------ DATASET EXCERPTS ------
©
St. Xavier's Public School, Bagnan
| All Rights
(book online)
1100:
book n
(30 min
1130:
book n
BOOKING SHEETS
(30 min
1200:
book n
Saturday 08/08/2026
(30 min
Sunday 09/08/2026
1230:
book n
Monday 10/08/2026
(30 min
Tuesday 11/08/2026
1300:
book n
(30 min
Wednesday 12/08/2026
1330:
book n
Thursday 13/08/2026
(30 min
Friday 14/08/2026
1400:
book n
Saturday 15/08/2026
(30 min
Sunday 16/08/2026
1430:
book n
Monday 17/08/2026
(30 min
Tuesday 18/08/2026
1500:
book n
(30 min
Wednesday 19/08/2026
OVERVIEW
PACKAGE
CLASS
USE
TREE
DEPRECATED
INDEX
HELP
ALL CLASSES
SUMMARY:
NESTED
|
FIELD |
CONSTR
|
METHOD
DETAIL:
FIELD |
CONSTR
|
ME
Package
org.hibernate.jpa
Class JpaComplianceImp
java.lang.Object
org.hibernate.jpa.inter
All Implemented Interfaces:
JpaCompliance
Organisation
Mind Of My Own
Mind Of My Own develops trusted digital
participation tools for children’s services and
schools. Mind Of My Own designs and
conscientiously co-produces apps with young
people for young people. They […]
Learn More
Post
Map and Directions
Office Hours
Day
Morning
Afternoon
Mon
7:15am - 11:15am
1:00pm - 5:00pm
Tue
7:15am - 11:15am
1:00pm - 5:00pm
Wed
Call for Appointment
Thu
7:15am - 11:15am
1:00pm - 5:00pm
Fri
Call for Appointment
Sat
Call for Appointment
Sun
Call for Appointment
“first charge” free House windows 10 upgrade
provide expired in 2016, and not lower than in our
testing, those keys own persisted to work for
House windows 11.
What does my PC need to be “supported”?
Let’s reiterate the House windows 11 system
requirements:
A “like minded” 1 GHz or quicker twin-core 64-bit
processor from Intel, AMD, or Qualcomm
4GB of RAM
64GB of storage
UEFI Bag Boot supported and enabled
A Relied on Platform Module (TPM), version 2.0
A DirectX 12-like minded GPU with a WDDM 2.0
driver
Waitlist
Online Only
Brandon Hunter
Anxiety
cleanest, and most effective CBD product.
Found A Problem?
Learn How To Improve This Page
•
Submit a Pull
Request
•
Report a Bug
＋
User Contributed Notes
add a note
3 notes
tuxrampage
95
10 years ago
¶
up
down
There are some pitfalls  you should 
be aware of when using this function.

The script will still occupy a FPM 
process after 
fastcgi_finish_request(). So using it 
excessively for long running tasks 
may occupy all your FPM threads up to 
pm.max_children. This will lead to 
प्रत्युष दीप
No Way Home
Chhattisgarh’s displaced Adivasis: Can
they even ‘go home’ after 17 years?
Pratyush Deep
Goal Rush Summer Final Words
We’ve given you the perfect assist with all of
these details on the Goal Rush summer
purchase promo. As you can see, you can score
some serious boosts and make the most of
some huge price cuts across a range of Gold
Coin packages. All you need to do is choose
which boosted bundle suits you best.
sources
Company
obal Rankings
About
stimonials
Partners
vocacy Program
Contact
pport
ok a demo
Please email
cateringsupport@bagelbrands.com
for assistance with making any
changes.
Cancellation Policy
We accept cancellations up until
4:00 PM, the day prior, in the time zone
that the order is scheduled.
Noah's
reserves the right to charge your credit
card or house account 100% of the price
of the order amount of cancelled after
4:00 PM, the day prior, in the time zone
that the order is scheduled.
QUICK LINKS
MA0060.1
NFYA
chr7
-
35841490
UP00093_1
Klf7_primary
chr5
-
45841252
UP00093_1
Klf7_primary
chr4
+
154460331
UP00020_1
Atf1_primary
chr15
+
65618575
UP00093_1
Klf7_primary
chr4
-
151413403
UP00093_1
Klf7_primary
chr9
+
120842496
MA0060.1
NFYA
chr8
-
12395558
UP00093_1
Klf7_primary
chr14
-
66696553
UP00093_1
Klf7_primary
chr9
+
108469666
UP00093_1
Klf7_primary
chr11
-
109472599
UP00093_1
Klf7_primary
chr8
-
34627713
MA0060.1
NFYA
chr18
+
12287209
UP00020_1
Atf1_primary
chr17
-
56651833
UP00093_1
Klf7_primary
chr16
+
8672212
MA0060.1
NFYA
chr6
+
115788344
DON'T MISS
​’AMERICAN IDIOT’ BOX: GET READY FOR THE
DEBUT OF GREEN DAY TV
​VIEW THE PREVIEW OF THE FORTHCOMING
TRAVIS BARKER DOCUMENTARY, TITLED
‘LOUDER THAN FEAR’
------
------ DATASET EXCERPTS ------
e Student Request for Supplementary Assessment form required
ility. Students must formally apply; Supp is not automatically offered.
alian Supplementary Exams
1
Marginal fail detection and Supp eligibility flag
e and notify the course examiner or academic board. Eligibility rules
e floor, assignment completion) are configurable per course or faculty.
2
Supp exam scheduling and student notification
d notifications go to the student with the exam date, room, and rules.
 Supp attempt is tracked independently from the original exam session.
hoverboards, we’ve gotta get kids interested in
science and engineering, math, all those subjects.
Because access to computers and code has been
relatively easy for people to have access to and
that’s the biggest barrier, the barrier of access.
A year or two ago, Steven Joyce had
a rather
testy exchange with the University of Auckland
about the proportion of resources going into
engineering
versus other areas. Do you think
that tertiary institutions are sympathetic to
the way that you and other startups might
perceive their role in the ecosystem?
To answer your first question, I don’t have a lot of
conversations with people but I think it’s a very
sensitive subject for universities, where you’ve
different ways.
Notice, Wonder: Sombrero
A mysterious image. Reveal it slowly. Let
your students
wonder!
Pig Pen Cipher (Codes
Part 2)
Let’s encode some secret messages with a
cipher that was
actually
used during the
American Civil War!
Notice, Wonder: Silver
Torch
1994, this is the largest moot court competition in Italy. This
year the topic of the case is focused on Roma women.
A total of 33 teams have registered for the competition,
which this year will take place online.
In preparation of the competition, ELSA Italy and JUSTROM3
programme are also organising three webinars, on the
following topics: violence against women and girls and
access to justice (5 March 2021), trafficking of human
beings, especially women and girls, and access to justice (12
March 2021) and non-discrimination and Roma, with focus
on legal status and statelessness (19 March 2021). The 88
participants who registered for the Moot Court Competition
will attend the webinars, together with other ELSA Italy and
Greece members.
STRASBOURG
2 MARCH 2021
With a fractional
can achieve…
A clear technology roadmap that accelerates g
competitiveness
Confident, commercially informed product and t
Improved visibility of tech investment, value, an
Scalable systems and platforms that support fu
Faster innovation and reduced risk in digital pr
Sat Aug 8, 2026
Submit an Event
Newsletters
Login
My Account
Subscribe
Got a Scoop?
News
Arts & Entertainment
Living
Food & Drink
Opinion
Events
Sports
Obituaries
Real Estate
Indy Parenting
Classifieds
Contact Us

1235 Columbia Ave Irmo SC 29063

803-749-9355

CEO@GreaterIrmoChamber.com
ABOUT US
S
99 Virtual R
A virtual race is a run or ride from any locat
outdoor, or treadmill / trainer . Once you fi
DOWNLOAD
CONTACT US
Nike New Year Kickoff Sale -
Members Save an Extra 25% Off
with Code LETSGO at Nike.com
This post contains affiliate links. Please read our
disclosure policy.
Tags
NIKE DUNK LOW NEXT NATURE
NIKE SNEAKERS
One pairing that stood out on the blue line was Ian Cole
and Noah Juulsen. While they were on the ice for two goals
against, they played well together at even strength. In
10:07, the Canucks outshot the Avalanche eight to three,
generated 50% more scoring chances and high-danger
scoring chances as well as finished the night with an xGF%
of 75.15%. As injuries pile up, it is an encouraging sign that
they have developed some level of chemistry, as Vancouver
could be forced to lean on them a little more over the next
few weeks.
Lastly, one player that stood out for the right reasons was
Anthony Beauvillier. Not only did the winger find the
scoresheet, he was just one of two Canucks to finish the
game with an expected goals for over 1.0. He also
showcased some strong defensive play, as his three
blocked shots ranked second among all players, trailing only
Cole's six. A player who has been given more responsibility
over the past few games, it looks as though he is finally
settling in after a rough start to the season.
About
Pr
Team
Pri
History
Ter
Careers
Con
------
Take every line from the data that includes the word "webinars".

● ANSWER SPACE
programme are also organising three webinars, on the
will attend the webinars, together with other ELSA Italy and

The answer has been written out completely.